SC: That was a brilliant idea—to profile the six people in your series in the Times. How did you get interested in older people?

JL: Not my idea. Some years back I was asked to join a pilot project at the paper in which two reporters each took on two mini-beats to explore how Americans live now. Amy Harmon said she wanted to do health and technology. Done. I said I wanted to do gay life and the “creative class,” which was much in the news at the time. The editor said, “Perfect. You do religion and retirement.” Present company excepted, it was the best gift an editor ever gave me. Both those topics, aging and religion, cut right to the heart of people’s emotional lives. Then in 2015, when I got approval to write a yearlong series about people over age eighty-five—one of the fastest-growing age groups in the country—I expected to write about the hardships of old age: the aches and pains, the physical and cognitive decline, we all know the script. But it felt too familiar, so finally I proposed just following six people and letting their lives dictate the articles. A very hands-off approach, made possible by a gutsy editor. And it paid off.

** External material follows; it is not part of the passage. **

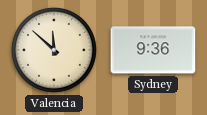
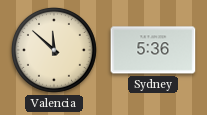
Sydney: 9:36 -> 5:36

The elders had the hardships I imagined, but none of them defined themselves by those hardships. Only other people did that. And the series took off from there. It took me most of the year to learn how to write about what they were showing me, and then another year to turn what I was learning from them into a book. And that took another gutsy and smart editor.

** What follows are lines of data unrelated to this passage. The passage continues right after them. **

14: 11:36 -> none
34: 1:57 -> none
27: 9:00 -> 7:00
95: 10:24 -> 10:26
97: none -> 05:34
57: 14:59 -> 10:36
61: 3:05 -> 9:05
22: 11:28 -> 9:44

The elders had the hardships I imagined, but none of them defined themselves by those hardships. Only other people did that.

SC: As your editor, I should cut that line. But I’m not going to. My doctor called me the other morning to rave about your book. She called it “phenomenal” and “biblical.” “It’s so full of wisdom,” she said. “I’m reading it slowly to savor every page.” It made me very proud. But the truth is, as you well know, I didn’t really see at first that your profiles could be the basis for a book. We had lunch and you said, “Do you think it’s a book?” And I said, “I’m not sure it is.” But then you said to me, and you glowed as you said it (truly!), you said, “But I’ve been changed by this experience. It’s made me a different person. And I really want to write a book that shares what I’ve learned.” And I could see that that was true, and that you had something important to say.

JL: What I remember is that I was the first writer in history who went to lunch with an editor and picked up the tab. Lucky it wasn’t dinner! Best money I ever spent. You helped me see the value in lessons we may have heard before, and in connecting to them viscerally—as lives we can live, not aphorisms we can put on our refrigerators. My next book is called Waste Not, Want Not. Free for lunch next week?

SC: You bet. I’ll pay.

John Leland is a reporter at The New York Times, where he wrote a yearlong series that became the basis for Happiness Is a Choice You Make, and the author of two previous books, Hip: The History and Why Kerouac Matters: The Lessons of “On the Road” (They’re Not What You Think). Before joining the Times, he was a senior editor at Newsweek, editor in chief of Details, a reporter at Newsday, and a writer and editor at Spin magazine.

Sarah Crichton is the publisher of Sarah Crichton Books.